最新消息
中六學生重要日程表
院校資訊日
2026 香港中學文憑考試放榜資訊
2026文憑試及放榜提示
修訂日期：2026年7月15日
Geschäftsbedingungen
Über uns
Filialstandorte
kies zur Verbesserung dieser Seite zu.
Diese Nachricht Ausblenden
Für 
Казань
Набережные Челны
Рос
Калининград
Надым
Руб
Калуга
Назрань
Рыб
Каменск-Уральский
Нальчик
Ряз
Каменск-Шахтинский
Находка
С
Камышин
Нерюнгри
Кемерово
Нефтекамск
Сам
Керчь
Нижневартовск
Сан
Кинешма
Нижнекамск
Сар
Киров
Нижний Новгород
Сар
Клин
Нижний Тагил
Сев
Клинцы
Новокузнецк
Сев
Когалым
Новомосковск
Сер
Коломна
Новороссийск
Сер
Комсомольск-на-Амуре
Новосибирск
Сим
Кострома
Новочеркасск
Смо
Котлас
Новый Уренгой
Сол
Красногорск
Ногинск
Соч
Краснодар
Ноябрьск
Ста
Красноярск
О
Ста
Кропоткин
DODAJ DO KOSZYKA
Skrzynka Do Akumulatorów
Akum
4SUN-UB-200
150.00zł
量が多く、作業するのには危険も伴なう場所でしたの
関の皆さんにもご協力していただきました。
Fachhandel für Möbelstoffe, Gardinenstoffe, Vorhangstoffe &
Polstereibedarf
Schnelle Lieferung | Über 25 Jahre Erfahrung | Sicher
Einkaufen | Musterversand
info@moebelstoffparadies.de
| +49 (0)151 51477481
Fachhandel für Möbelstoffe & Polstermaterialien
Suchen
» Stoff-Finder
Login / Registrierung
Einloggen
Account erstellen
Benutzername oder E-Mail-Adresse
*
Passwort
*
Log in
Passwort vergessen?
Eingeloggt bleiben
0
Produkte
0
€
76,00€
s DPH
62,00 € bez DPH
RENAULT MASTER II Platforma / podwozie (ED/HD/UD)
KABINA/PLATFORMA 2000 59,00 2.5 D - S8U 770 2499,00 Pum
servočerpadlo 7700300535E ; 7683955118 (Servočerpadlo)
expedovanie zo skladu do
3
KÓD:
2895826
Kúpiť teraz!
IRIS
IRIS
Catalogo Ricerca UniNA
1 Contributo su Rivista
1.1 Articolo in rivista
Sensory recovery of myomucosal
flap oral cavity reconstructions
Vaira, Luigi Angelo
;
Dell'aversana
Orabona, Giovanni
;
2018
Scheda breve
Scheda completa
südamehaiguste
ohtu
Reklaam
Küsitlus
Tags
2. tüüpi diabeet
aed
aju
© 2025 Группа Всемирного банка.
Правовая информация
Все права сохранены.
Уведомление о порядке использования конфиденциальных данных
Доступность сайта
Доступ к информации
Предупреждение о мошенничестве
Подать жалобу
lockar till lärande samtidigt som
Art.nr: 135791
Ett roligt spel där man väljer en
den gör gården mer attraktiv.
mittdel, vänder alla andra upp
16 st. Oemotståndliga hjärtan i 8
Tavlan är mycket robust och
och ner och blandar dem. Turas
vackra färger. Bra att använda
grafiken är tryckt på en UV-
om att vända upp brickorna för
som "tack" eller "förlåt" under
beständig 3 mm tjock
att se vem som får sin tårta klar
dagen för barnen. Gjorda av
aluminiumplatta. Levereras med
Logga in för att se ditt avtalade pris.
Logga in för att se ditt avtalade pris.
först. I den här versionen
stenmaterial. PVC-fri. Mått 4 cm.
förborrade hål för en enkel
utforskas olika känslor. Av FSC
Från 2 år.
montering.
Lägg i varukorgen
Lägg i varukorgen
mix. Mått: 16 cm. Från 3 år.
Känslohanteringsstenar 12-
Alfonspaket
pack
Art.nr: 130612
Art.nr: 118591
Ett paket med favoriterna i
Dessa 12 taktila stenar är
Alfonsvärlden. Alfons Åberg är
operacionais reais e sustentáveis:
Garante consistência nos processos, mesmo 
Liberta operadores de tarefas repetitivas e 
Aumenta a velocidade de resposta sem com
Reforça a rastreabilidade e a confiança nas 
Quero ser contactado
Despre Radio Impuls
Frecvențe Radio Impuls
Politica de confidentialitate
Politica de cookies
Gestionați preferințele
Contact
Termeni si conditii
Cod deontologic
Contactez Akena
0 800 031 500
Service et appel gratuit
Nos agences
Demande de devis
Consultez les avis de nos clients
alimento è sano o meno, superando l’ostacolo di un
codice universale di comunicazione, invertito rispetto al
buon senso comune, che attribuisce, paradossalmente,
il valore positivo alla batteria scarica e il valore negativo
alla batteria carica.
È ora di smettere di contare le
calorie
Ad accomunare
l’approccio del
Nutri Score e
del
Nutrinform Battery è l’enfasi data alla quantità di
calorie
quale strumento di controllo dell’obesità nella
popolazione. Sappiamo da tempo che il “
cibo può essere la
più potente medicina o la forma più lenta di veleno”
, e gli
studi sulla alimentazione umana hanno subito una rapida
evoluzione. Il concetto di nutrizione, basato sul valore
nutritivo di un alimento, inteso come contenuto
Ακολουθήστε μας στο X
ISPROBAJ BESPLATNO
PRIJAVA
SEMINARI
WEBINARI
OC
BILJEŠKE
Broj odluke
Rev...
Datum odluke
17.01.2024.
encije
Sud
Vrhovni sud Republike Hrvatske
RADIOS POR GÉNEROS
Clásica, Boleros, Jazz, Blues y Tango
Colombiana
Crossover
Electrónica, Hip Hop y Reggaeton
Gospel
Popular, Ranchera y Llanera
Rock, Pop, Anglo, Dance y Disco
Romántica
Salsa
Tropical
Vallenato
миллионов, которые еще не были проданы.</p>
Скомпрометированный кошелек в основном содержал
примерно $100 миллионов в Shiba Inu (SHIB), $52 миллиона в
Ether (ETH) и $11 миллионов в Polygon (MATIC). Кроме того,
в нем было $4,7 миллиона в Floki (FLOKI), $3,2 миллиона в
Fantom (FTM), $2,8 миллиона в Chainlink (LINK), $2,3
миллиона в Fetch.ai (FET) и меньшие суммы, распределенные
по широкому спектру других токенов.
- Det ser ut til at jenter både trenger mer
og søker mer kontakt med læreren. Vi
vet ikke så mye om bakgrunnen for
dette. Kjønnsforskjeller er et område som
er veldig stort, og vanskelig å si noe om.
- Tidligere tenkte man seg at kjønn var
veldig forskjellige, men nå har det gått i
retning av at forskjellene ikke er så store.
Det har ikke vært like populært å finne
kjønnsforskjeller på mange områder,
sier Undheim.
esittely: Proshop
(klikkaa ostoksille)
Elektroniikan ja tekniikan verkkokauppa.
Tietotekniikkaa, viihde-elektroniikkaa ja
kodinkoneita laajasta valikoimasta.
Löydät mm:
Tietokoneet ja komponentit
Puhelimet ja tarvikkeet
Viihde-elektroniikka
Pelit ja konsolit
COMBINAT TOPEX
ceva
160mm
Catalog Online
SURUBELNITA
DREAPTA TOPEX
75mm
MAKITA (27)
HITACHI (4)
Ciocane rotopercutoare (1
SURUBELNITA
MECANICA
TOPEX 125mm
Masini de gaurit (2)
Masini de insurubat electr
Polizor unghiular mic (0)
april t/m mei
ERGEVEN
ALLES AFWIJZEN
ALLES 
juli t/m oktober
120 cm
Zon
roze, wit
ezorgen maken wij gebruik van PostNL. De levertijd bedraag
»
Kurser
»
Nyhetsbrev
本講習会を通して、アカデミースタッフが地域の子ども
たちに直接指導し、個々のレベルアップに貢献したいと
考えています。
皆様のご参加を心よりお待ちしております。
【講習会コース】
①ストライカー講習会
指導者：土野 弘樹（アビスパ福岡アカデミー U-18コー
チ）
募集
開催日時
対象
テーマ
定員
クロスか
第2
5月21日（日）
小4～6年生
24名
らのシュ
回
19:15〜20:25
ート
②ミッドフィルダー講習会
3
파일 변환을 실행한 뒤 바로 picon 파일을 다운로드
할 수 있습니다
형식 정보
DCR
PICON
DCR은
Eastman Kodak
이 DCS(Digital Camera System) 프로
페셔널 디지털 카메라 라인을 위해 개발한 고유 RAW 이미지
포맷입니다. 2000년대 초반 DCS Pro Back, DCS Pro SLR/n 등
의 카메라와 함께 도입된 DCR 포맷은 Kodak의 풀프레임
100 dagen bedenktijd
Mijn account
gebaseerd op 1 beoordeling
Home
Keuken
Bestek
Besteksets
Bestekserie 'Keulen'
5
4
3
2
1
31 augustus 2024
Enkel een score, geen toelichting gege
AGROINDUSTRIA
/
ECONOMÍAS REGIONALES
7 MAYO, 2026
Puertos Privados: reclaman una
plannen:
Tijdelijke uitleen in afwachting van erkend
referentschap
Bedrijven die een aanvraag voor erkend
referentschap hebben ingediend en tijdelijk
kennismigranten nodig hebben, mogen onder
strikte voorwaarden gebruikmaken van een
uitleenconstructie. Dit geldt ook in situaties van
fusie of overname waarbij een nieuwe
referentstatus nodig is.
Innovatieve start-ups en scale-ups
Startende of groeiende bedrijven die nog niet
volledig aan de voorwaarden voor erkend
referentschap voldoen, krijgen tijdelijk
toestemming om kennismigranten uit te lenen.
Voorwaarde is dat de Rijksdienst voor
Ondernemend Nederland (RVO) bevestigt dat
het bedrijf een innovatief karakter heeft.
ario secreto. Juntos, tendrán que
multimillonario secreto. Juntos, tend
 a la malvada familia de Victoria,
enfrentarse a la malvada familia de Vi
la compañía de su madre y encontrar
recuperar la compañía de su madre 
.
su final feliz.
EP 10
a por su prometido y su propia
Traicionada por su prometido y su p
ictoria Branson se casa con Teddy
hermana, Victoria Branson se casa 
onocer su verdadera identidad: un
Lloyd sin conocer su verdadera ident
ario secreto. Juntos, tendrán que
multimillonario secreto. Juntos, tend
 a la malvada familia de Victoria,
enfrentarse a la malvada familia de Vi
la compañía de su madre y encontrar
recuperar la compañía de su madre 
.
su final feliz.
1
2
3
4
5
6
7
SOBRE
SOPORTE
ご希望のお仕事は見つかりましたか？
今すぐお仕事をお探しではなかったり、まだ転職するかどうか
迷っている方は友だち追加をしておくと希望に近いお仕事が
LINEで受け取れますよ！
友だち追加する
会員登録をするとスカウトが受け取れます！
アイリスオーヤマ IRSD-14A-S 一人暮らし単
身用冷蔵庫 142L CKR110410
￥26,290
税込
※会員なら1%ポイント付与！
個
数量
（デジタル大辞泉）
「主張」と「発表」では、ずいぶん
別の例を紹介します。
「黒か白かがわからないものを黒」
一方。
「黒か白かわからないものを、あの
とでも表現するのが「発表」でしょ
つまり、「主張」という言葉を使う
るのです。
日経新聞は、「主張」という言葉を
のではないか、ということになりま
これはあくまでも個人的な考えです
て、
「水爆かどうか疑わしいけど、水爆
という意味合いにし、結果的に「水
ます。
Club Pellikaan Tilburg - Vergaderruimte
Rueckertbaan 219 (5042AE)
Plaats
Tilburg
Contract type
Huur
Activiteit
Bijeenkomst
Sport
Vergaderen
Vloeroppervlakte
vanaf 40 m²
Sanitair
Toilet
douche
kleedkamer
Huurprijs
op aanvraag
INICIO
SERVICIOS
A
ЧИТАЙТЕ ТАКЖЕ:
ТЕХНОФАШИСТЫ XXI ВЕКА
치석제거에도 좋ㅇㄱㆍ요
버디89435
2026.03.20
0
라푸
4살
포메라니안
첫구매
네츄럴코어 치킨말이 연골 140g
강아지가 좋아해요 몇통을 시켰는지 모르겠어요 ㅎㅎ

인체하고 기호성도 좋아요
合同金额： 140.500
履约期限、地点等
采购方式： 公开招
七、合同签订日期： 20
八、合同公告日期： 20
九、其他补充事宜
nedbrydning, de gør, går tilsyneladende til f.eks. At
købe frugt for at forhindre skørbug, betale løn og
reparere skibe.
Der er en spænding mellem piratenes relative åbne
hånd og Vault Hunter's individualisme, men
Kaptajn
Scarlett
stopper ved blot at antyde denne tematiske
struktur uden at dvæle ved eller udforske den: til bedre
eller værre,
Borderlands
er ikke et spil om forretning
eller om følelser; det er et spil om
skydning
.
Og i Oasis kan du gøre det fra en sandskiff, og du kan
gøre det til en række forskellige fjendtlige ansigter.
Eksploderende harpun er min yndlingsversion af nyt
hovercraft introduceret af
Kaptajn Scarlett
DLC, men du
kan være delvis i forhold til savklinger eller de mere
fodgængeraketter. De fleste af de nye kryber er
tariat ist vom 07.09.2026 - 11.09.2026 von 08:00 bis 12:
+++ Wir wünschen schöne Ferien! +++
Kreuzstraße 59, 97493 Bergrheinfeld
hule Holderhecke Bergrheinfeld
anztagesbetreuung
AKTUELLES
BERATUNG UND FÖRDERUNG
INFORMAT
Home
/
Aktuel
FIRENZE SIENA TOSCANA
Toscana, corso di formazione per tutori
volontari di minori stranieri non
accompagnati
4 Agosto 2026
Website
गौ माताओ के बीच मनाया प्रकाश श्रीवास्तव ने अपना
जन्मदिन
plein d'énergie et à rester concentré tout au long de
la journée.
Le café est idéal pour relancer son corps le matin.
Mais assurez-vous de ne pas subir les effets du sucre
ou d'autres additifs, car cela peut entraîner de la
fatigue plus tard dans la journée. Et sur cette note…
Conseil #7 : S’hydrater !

——

### Task
The lines of the data, from the first through the one containing "Красногорск", are to be transcribed exactly.

### Solution to this exercise
最新消息
中六學生重要日程表
院校資訊日
2026 香港中學文憑考試放榜資訊
2026文憑試及放榜提示
修訂日期：2026年7月15日
Geschäftsbedingungen
Über uns
Filialstandorte
kies zur Verbesserung dieser Seite zu.
Diese Nachricht Ausblenden
Für 
Казань
Набережные Челны
Рос
Калининград
Надым
Руб
Калуга
Назрань
Рыб
Каменск-Уральский
Нальчик
Ряз
Каменск-Шахтинский
Находка
С
Камышин
Нерюнгри
Кемерово
Нефтекамск
Сам
Керчь
Нижневартовск
Сан
Кинешма
Нижнекамск
Сар
Киров
Нижний Новгород
Сар
Клин
Нижний Тагил
Сев
Клинцы
Новокузнецк
Сев
Когалым
Новомосковск
Сер
Коломна
Новороссийск
Сер
Комсомольск-на-Амуре
Новосибирск
Сим
Кострома
Новочеркасск
Смо
Котлас
Новый Уренгой
Сол
Красногорск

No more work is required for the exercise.